Therefore, beneficiaries follow the same process as described in Reception Conditions: Criteria and Restrictions. They are hosted within the asylum reception centres during the first 6 months. The typologies of reception places vary depending on the institution or entity that manages it: the system relies on places within big reception centres and apartments, some reception places are in urban neighbourhoods while other are located in rural areas. The different types of available accommodation also differ from the point of view of provided services and spaces.

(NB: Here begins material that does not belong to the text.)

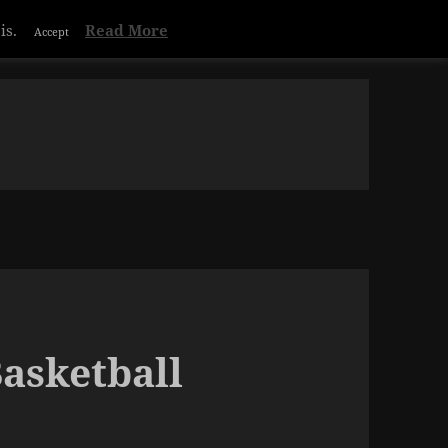
is.
Read More
Accept
Basketball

After this first phase of accommodation inside the reception system, beneficiaries are granted financial support to help them pay rent in private accommodation. Due to the rigidity which characterises the Spanish three-phase reception process, they must complete their stay inside the reception places in order to have access to the following foreseen financial support for private housing, also because the participation to initial integration activities developed during the first reception phase is considered is well evaluated and relevant at the time of asking for other financial support available in the last 2 phases.

This factor obviously causes obstacles for those beneficiaries that can either pay their own housing since the beginning or for those who have relatives or personal contacts that can host them. In case they decide to go and live by themselves, they would be renouncing to the entire assistance and support foreseen under the reception system.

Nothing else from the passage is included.